▶ _EXERCISE OBJECTIVE_: Filter the listing for lines containing "veszélyes".

▶ _DATASET RECORDS_:
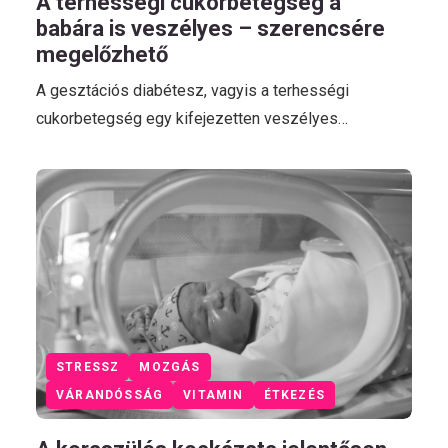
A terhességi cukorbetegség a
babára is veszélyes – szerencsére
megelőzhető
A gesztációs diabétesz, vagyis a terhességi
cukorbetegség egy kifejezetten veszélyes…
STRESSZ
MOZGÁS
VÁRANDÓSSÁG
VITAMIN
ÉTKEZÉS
--
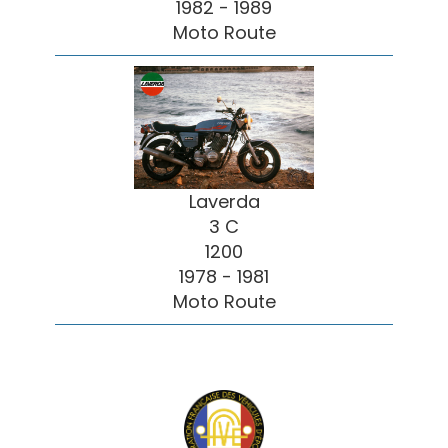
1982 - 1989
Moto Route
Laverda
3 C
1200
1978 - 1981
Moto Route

▶ _RESPONSE AREA_:
babára is veszélyes – szerencsére
cukorbetegség egy kifejezetten veszélyes…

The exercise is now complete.